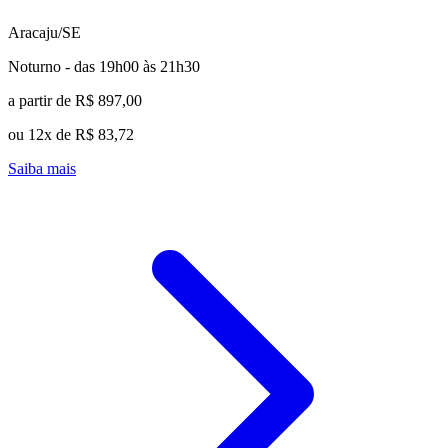
Aracaju/SE
Noturno - das 19h00 às 21h30
a partir de R$ 897,00
ou 12x de R$ 83,72
Saiba mais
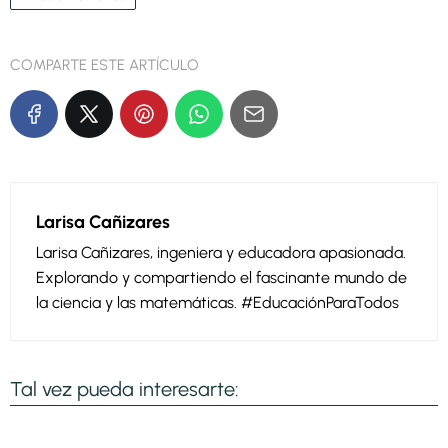
COMPARTE ESTE ARTÍCULO
Larisa Cañizares
Larisa Cañizares, ingeniera y educadora apasionada.
Explorando y compartiendo el fascinante mundo de
la ciencia y las matemáticas. #EducaciónParaTodos
Tal vez pueda interesarte:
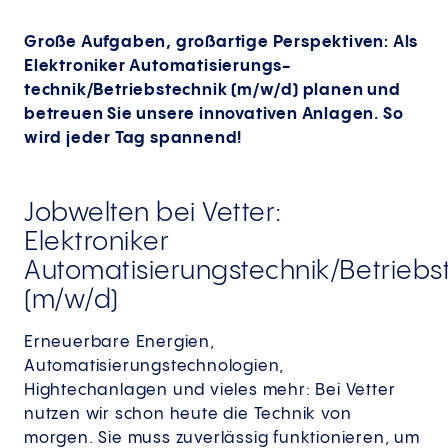
Große Aufgaben, großartige Perspektiven: Als
Elektroniker Automatisierungs­
technik/Betriebstechnik (m/w/d) planen und
betreuen Sie unsere innovativen Anlagen. So
wird jeder Tag spannend!
Jobwelten bei Vetter:
Elektroniker
Automatisierungstechnik/Betriebs
(m/w/d)
Erneuerbare Energien,
Automatisierungstechnologien,
Hightechanlagen und vieles mehr: Bei Vetter
nutzen wir schon heute die Technik von
morgen. Sie muss zuverlässig funktionieren, um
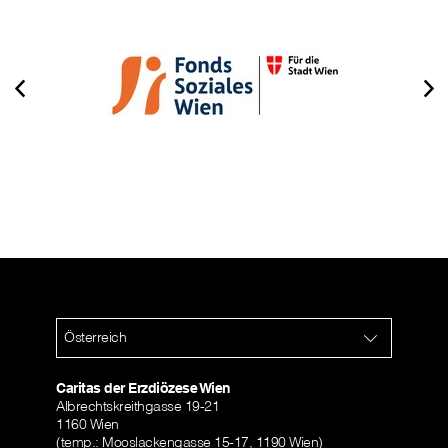
Österreich
Caritas der Erzdiözese Wien
Albrechtskreithgasse 19-21
1160 Wien
(temp.: Mooslackengasse 15-17, 1190 Wien)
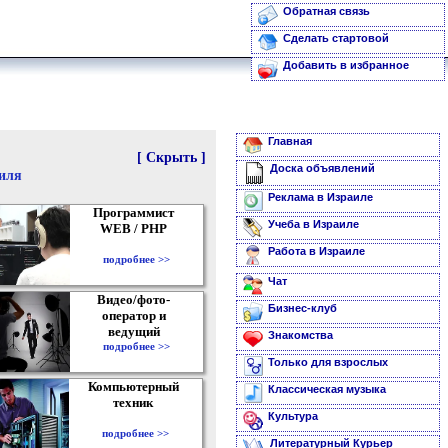
Обратная связь
Сделать стартовой
Добавить в избранное
Главная
[ Скрыть ]
Доска объявлений
аиля
Реклама в Израиле
Программист
Учеба в Израиле
WEB / PHP
Работа в Израиле
подробнее >>
Чат
Видео/фото-
Бизнес-клуб
оператор и
ведущий
Знакомства
подробнее >>
Только для взрослых
Компьютерный
Классическая музыка
техник
Культура
подробнее >>
Литературный Курьер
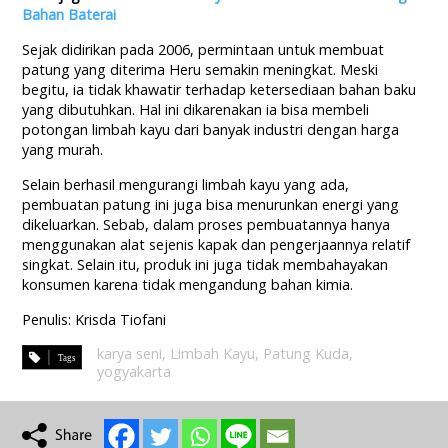
Bahan Baterai
Sejak didirikan pada 2006, permintaan untuk membuat
patung yang diterima Heru semakin meningkat. Meski
begitu, ia tidak khawatir terhadap ketersediaan bahan baku
yang dibutuhkan. Hal ini dikarenakan ia bisa membeli
potongan limbah kayu dari banyak industri dengan harga
yang murah.
Selain berhasil mengurangi limbah kayu yang ada,
pembuatan patung ini juga bisa menurunkan energi yang
dikeluarkan. Sebab, dalam proses pembuatannya hanya
menggunakan alat sejenis kapak dan pengerjaannya relatif
singkat. Selain itu, produk ini juga tidak membahayakan
konsumen karena tidak mengandung bahan kimia.
Penulis: Krisda Tiofani
karya seni
,
Limbah Kayu
,
Patung Kuda
,
yogyakarta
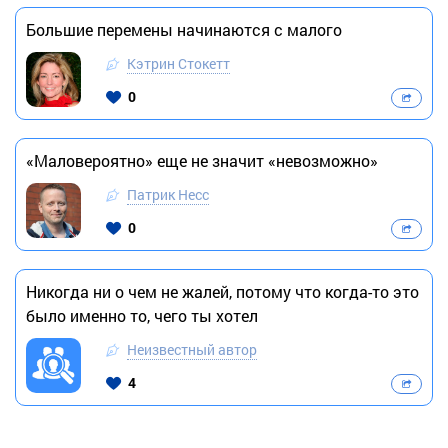
Большие перемены начинаются с малого
Кэтрин Стокетт
0
«Маловероятно» еще не значит «невозможно»
Патрик Несс
0
Никогда ни о чем не жалей, потому что когда-то это
было именно то, чего ты хотел
Неизвестный автор
4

================================

Repeat the records exactly, without the pictures.

RESULT OF THE EXERCISE —
Aracaju/SE
Noturno - das 19h00 às 21h30
a partir de R$ 897,00
ou 12x de R$ 83,72
Saiba mais
COMPARTE ESTE ARTÍCULO
Larisa Cañizares
Larisa Cañizares, ingeniera y educadora apasionada.
Explorando y compartiendo el fascinante mundo de
la ciencia y las matemáticas. #EducaciónParaTodos
Tal vez pueda interesarte:
Große Aufgaben, großartige Perspektiven: Als
Elektroniker Automatisierungs­
technik/Betriebstechnik (m/w/d) planen und
betreuen Sie unsere innovativen Anlagen. So
wird jeder Tag spannend!
Jobwelten bei Vetter:
Elektroniker
Automatisierungstechnik/Betriebs
(m/w/d)
Erneuerbare Energien,
Automatisierungstechnologien,
Hightechanlagen und vieles mehr: Bei Vetter
nutzen wir schon heute die Technik von
morgen. Sie muss zuverlässig funktionieren, um
Österreich
Caritas der Erzdiözese Wien
Albrechtskreithgasse 19-21
1160 Wien
(temp.: Mooslackengasse 15-17, 1190 Wien)
Обратная связь
Сделать стартовой
Добавить в избранное
Главная
[ Скрыть ]
Доска объявлений
аиля
Реклама в Израиле
Программист
Учеба в Израиле
WEB / PHP
Работа в Израиле
подробнее >>
Чат
Видео/фото-
Бизнес-клуб
оператор и
ведущий
Знакомства
подробнее >>
Только для взрослых
Компьютерный
Классическая музыка
техник
Культура
подробнее >>
Литературный Курьер
Bahan Baterai
Sejak didirikan pada 2006, permintaan untuk membuat
patung yang diterima Heru semakin meningkat. Meski
begitu, ia tidak khawatir terhadap ketersediaan bahan baku
yang dibutuhkan. Hal ini dikarenakan ia bisa membeli
potongan limbah kayu dari banyak industri dengan harga
yang murah.
Selain berhasil mengurangi limbah kayu yang ada,
pembuatan patung ini juga bisa menurunkan energi yang
dikeluarkan. Sebab, dalam proses pembuatannya hanya
menggunakan alat sejenis kapak dan pengerjaannya relatif
singkat. Selain itu, produk ini juga tidak membahayakan
konsumen karena tidak mengandung bahan kimia.
Penulis: Krisda Tiofani
karya seni
,
Limbah Kayu
,
Patung Kuda
,
yogyakarta
Большие перемены начинаются с малого
Кэтрин Стокетт
0
«Маловероятно» еще не значит «невозможно»
Патрик Несс
0
Никогда ни о чем не жалей, потому что когда-то это
было именно то, чего ты хотел
Неизвестный автор
4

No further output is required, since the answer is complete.